Unfortunately, it would be quite easy to dismiss Windslash: The Last Elemental, a recent indie fantasy novel written by Chris Bennett, as it is not a text lacking in what I perceived to be flaws.
But… I don’t believe that would serve much of a purpose, as this isn’t a novel aimed at my readerly demographic1, so the key things I thought of as problems are probably not things the intended readership would mind…
And that’s fine! Not everything is for everyone. And this one, probably, wasn’t for me.
–///–
Crucially, on this blog2, what matters to me when commenting on a book is its intention and the ways in which this is – or isn’t – achieved.
For me, failure or success doesn’t arise from a book’s inherent qualities, but rather from the space (or, ideally, lack of it) between what the book is seeking to do and what the book is doing.

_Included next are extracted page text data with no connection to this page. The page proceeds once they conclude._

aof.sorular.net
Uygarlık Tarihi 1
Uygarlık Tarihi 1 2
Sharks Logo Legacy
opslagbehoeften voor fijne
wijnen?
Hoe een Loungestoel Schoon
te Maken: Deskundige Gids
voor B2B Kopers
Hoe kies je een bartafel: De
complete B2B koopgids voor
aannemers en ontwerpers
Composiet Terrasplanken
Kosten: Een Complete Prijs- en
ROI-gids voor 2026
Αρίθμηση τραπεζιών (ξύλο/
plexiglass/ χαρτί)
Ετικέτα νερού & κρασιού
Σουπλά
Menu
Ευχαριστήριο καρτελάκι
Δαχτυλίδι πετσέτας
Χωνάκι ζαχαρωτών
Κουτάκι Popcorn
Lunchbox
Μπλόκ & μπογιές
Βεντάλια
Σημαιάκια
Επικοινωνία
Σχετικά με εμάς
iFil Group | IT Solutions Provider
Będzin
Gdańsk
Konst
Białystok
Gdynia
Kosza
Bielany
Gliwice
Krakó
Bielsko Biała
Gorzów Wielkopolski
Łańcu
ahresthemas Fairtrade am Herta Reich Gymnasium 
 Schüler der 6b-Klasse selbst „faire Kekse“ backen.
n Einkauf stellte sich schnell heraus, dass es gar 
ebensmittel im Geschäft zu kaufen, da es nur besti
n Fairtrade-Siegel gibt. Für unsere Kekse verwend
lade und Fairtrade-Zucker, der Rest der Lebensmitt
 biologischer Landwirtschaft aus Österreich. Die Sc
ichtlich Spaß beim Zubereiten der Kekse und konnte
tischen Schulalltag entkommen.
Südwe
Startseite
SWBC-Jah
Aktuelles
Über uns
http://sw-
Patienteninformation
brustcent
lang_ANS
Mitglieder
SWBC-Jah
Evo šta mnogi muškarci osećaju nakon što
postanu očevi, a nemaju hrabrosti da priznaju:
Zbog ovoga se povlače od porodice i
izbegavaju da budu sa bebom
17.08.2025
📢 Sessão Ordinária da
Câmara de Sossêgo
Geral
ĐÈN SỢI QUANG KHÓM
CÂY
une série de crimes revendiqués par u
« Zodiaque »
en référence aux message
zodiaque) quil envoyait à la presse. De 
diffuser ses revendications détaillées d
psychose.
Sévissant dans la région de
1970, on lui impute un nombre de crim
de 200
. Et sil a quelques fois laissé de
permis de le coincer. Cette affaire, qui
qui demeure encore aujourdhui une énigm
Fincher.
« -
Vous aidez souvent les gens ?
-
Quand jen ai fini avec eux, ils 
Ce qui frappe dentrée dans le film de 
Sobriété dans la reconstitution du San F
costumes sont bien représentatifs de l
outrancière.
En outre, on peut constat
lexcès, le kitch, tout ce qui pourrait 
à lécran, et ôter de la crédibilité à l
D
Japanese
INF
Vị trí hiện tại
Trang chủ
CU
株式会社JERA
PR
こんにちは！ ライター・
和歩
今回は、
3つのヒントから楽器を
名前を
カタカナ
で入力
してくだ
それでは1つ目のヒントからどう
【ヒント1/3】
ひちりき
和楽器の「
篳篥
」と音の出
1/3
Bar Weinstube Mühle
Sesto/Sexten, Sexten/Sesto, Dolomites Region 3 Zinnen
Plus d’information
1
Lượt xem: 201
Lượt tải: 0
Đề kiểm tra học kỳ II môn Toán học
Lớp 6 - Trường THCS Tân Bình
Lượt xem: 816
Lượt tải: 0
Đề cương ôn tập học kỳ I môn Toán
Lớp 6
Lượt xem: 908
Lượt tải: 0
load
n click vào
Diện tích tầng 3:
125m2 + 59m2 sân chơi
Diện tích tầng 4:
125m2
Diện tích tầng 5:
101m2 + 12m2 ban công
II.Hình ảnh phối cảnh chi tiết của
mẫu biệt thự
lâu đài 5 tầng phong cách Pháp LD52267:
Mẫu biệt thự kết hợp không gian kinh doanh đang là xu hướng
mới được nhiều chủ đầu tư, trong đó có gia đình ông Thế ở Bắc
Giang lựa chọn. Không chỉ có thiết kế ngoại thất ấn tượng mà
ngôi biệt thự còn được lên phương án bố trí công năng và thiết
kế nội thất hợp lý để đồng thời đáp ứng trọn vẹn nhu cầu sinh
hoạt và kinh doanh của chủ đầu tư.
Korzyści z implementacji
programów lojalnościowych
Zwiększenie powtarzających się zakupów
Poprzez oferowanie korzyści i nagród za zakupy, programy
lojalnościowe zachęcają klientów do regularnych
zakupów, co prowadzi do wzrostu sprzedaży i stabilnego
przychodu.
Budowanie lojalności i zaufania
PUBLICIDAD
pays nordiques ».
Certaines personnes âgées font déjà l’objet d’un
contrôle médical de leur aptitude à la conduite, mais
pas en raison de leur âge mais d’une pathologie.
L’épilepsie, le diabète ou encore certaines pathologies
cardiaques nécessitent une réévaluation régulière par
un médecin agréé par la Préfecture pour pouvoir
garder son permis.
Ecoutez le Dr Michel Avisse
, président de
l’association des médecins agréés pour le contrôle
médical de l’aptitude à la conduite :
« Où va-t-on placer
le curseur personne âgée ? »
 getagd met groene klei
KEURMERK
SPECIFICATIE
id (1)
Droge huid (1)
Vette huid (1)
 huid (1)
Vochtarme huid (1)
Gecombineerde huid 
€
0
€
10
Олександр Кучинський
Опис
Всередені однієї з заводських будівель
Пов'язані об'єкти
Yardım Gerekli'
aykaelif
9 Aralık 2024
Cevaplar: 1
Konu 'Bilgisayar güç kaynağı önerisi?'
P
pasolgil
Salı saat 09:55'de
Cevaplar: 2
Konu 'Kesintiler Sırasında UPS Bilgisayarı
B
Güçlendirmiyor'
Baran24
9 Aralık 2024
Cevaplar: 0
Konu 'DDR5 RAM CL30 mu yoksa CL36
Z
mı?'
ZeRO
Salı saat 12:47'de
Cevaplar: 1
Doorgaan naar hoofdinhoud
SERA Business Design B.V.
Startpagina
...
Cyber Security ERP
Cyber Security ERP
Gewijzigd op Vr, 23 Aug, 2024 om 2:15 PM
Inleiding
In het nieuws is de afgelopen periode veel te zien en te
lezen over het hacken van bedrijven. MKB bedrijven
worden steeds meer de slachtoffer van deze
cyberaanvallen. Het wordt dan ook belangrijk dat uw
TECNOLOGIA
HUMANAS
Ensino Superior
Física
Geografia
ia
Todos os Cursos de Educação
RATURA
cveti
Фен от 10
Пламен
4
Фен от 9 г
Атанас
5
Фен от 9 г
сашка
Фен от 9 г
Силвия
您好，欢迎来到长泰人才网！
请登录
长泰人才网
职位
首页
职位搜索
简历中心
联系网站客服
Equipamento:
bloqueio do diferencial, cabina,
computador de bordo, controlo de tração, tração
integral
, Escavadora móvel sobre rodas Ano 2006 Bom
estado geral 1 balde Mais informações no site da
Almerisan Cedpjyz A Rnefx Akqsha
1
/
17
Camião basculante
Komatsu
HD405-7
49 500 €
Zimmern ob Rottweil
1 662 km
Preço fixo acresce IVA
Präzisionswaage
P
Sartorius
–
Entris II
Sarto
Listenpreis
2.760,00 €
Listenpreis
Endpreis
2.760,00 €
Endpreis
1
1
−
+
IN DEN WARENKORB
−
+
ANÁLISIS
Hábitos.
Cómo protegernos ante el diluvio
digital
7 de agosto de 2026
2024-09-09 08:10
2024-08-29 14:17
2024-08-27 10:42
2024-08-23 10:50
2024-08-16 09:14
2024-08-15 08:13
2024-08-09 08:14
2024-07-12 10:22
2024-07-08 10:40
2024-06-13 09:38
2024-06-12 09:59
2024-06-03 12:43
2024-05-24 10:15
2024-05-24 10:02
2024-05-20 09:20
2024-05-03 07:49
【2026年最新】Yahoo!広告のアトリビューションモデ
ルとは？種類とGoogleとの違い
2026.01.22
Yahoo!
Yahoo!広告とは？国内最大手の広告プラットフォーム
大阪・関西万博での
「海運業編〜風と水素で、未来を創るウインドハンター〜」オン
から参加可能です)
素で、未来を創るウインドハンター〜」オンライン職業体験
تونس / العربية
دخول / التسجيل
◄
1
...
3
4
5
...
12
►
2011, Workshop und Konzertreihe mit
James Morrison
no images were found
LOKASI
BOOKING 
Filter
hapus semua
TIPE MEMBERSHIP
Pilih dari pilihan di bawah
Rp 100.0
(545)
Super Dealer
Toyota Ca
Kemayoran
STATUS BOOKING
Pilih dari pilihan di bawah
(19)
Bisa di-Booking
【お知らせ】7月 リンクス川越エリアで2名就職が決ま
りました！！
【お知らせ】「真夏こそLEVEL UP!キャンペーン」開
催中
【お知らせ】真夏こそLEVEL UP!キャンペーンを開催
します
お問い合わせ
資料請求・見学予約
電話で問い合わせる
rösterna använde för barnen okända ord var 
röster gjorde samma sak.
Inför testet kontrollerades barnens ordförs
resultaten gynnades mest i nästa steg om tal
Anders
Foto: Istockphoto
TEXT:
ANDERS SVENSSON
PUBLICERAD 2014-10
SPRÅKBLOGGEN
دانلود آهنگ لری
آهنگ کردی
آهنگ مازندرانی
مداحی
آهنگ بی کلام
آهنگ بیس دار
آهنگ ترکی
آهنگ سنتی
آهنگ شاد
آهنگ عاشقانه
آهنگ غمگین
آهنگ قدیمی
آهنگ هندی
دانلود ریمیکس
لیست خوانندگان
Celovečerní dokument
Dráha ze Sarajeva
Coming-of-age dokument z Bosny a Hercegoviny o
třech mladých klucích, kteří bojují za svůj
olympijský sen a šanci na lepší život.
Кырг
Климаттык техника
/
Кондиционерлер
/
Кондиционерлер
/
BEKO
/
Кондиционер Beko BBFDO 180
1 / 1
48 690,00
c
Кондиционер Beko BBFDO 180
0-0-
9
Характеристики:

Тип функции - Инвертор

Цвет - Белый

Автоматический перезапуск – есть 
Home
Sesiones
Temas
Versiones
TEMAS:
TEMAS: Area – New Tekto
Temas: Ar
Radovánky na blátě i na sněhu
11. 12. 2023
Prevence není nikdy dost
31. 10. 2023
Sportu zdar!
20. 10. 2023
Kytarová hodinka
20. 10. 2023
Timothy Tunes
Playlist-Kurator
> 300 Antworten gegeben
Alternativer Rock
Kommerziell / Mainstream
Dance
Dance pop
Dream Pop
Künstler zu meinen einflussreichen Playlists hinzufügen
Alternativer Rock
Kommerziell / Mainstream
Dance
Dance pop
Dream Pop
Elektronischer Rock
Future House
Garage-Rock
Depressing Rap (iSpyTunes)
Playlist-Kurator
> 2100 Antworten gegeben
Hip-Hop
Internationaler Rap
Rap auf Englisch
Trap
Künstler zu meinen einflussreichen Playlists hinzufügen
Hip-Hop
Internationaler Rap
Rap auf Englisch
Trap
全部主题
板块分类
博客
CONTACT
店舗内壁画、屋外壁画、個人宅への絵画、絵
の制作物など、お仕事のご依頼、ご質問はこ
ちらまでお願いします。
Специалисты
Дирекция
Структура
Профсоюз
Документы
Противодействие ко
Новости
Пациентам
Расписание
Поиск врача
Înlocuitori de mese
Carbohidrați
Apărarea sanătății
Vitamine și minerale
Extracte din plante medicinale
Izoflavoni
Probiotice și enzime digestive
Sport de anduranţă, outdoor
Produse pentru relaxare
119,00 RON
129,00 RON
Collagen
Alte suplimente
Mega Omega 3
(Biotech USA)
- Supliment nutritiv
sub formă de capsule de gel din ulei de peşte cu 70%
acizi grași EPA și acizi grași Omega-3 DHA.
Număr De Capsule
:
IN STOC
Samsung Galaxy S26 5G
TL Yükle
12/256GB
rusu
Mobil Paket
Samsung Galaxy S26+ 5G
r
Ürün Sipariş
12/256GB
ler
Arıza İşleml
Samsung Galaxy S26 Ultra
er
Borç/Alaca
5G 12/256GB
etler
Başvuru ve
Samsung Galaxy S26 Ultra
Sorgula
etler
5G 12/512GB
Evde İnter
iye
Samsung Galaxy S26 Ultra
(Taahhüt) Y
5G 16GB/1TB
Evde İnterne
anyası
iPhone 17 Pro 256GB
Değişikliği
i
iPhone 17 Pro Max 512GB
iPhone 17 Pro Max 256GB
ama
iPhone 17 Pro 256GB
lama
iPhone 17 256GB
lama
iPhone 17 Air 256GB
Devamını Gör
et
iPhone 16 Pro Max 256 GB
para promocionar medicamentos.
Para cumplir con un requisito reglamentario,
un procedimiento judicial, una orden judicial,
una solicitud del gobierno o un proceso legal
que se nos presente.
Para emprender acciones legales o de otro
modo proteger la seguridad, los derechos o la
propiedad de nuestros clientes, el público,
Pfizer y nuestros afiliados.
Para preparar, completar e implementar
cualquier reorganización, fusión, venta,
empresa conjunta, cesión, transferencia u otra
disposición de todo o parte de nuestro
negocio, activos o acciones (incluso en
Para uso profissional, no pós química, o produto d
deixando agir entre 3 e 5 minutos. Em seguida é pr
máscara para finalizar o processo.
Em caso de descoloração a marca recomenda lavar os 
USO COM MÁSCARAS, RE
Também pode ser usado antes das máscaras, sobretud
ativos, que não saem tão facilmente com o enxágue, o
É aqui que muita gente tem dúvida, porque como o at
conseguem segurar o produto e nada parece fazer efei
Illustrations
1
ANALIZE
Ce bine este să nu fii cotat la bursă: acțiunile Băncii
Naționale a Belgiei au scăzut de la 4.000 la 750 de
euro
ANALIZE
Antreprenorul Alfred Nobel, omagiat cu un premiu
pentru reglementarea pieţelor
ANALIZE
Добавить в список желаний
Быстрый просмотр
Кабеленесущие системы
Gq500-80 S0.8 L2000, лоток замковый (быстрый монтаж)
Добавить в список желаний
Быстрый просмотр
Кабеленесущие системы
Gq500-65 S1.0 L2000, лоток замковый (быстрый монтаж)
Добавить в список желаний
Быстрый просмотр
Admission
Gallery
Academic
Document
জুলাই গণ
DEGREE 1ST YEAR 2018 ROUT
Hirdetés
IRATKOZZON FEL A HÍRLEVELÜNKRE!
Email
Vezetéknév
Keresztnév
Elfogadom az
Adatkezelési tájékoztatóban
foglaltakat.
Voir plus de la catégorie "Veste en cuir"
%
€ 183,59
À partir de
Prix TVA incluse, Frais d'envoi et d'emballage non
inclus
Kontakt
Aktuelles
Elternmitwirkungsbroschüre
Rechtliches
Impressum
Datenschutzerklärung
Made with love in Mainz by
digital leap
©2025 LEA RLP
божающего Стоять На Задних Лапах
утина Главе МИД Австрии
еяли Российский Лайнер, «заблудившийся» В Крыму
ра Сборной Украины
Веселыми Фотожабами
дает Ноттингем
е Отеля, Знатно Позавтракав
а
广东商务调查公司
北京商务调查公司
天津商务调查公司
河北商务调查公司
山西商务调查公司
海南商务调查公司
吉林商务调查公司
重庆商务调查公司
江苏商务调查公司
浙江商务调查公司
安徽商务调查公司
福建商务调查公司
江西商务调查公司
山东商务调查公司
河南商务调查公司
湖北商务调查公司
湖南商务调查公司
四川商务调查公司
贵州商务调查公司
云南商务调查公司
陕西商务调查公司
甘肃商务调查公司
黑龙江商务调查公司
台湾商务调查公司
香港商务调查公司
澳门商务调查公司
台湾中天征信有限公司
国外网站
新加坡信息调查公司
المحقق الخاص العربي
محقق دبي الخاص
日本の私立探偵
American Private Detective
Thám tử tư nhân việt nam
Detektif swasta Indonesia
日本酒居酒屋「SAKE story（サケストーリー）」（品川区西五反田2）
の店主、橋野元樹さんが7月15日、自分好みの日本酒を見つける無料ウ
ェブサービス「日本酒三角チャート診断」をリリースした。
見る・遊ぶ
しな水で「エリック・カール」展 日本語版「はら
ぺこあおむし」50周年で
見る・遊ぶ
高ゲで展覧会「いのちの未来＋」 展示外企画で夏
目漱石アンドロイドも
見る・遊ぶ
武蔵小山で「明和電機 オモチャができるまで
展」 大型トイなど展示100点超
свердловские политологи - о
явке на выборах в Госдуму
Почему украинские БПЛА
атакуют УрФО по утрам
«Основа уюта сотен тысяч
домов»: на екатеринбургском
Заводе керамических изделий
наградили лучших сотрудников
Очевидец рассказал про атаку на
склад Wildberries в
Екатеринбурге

i.e. – for me – it is much easier to forgive a work like Windslash: The Last Elemental its repetitions, its narrative gaps and its misfiring characterisations, than it would be to forgive those same failings in a book claiming to be (for example) “The Great American Novel”. Chris Bennett’s novel is something that can absolutely be enjoyed for what it is.
This is, alas, probably the worst and most English opinion that I hold: that it is better to not try and not succeed than it is to try and to fail.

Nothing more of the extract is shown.